CutoutViewer

class ibb.widgets.CutoutViewer(**kwargs: Any)[source]

This widget can visualize a brambox dataset as bounding boxes drawn on top of the images.
Its arguments work a lot like brambox.util.BoxDrawer. The main difference with BramboxViewer is that each polygon is shown as a separate cutout.

Parameters
  • images (callable or dict-like object) – A way to get the image or path to the image from the image labels in the dataframe

  • boxes (pandas.DataFrame) – Bounding boxes to draw

  • pad (int, float or tuple of 2 int/float) – Padding to add around the width and height (see Note); Default 10

  • label (pandas.Series) – Label to write above the boxes; Default class_label (confidence)

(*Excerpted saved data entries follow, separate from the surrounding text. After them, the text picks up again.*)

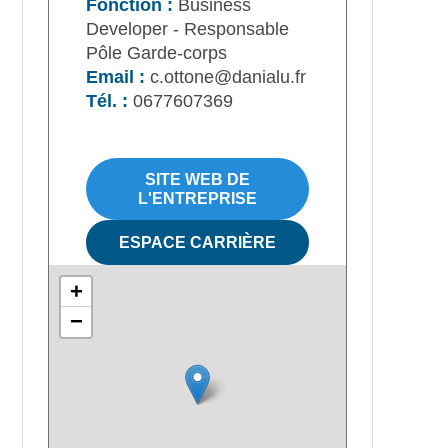
Fonction :
Business
Developer - Responsable
Pôle Garde-corps
Email :
c.ottone@danialu.fr
Tél. :
0677607369
SITE WEB DE
L'ENTREPRISE
ESPACE CARRIÈRE
+
−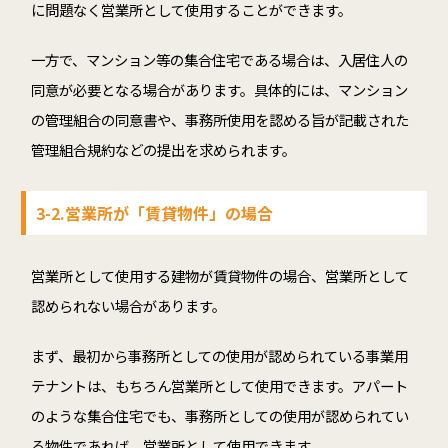
に問題なく営業所として使用することができます。
一方で、マンション等の集合住宅である場合は、入居住人の
同意が必要となる場合があります。具体的には、マンション
の管理組合の同意書や、事務所使用を認める旨が記載された
管理組合規約などの提出を求められます。
3-2.営業所が「賃貸物件」の場合
営業所として使用する建物が賃貸物件の場合、営業所として
認められない場合があります。
まず、最初から事務所としての使用が認められている事業用
テナントは、もちろん営業所として使用できます。アパート
のような集合住宅でも、事務所としての使用が認められてい
る物件であれば、営業所として使用できます。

  • color (pandas.Series) – Color to use for drawing; Default every class_label will get its own color, up to 10 labels

  • size (pandas.Series) – Thickness of the border of the bounding boxes; Default 3

  • alpha (pandas.Series) – Alpha fill value of the bounding boxes; Default 00

  • **kwargs (dict) – Extra keyword arguments that will be passed to Viewer

Note

If the images argument is callable, the image or path to the image will be retrieved in the following way: >>> image = images(image_label)

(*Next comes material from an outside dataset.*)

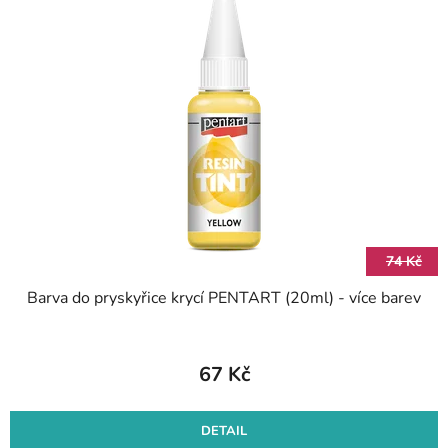
74 Kč
Barva do pryskyřice krycí PENTART (20ml) - více barev
67 Kč
DETAIL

Otherwise the image or path is retrieved as: >>> image = images[image_label]

Note

The padding property can be one of 4 possible types: - int : A fixed pixel padding is added to each side. - float : A fixed pixel padding is added to each side. The padding is computed as pad*box_width. - (int, int) : Separate pixel padding for the width and height. - (float, float) : Separate pixel padding for the width and height. The padding is computed as (pad[0]*box_width, pad[1]*box_height).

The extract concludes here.